Does the Sensu server even care what a check's command is?

Hello again Sensu users,

I have another check design question for you. We have checks for certain nodes which need to access the node’s public IP. For example, I have a check whose command is: /usr/bin/sudo /etc/sensu/plugins/check-memcached.pl -H 10.255.255.10 -p 11211

This check runs on multiple nodes.

I see two methods for this:

  1. Set up the check on every client node, using that node’s public IP address to run the check (we can’t use localhost, because the daemon doesn’t run on localhost). The monitoring server will get a check definition with a placeholder IP address (this doesn’t seem to be very clean).

or…

  1. Set up all the checks on the monitoring server as standalone checks. These will hit the public IP of each memcached server. A few issues:
  • We’ll have to define a dozen or so checks, depending on how many memcached servers are up at any one time

  • Old checks won’t be cleaned up when a node is deleted (the json file will still exist and Chef will never clean it up - just create new ones as new nodes come up)

  • When we decommission a server, we’ll have to manually remove the check from the sensu monitoring server.

  • It’s unclean from an organizational and ease-of-use standpoint (most of a node’s checks are on the node, but some are on the monitoring server??)

Of these options, it seems that it 1) is the preferred way of doing this, but is there a reason that check definitions are the same on the server and the client? Does the server even have to know what a check’s command is? All it really is responsible for is ensuring checks are run on clients at regular intervals. I suppose it’s possible that clients could get out of synch and both be running different versions of the same check and the “correct” one would be the one defined on the server, but I think this may be unnecessary.

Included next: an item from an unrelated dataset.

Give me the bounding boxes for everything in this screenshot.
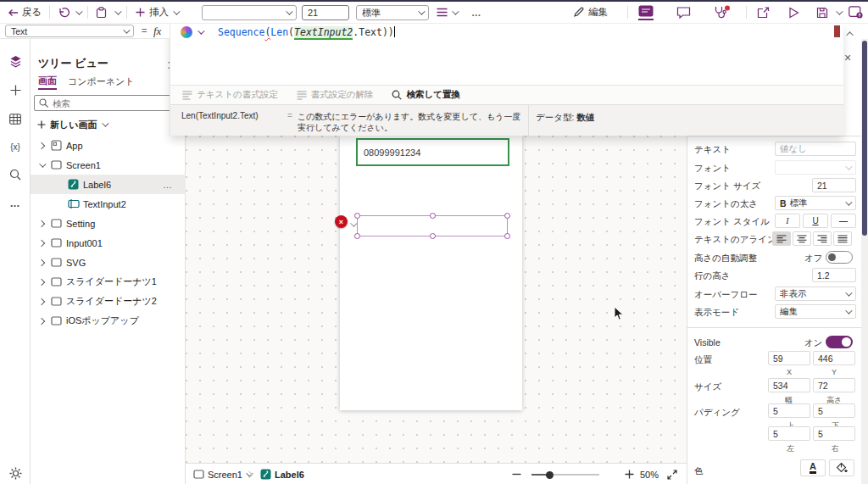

Any advice is appreciated.

Thanks,

Chris

Should I send this to the dev list, or is it okay here? Any advice would be appreciated!

Thanks,

Chris

···

On Fri, May 17, 2013 at 12:37 PM, Christopher Armstrong chris@chrisarmstrong.me wrote:

Hello again Sensu users,

I have another check design question for you. We have checks for certain nodes which need to access the node’s public IP. For example, I have a check whose command is: /usr/bin/sudo /etc/sensu/plugins/check-memcached.pl -H 10.255.255.10 -p 11211

This check runs on multiple nodes.

I see two methods for this:

  1. Set up the check on every client node, using that node’s public IP address to run the check (we can’t use localhost, because the daemon doesn’t run on localhost). The monitoring server will get a check definition with a placeholder IP address (this doesn’t seem to be very clean).

or…

  1. Set up all the checks on the monitoring server as standalone checks. These will hit the public IP of each memcached server. A few issues:
  • We’ll have to define a dozen or so checks, depending on how many memcached servers are up at any one time
  • Old checks won’t be cleaned up when a node is deleted (the json file will still exist and Chef will never clean it up - just create new ones as new nodes come up)
  • When we decommission a server, we’ll have to manually remove the check from the sensu monitoring server.
  • It’s unclean from an organizational and ease-of-use standpoint (most of a node’s checks are on the node, but some are on the monitoring server??)

Of these options, it seems that it 1) is the preferred way of doing this, but is there a reason that check definitions are the same on the server and the client? Does the server even have to know what a check’s command is? All it really is responsible for is ensuring checks are run on clients at regular intervals. I suppose it’s possible that clients could get out of synch and both be running different versions of the same check and the “correct” one would be the one defined on the server, but I think this may be unnecessary.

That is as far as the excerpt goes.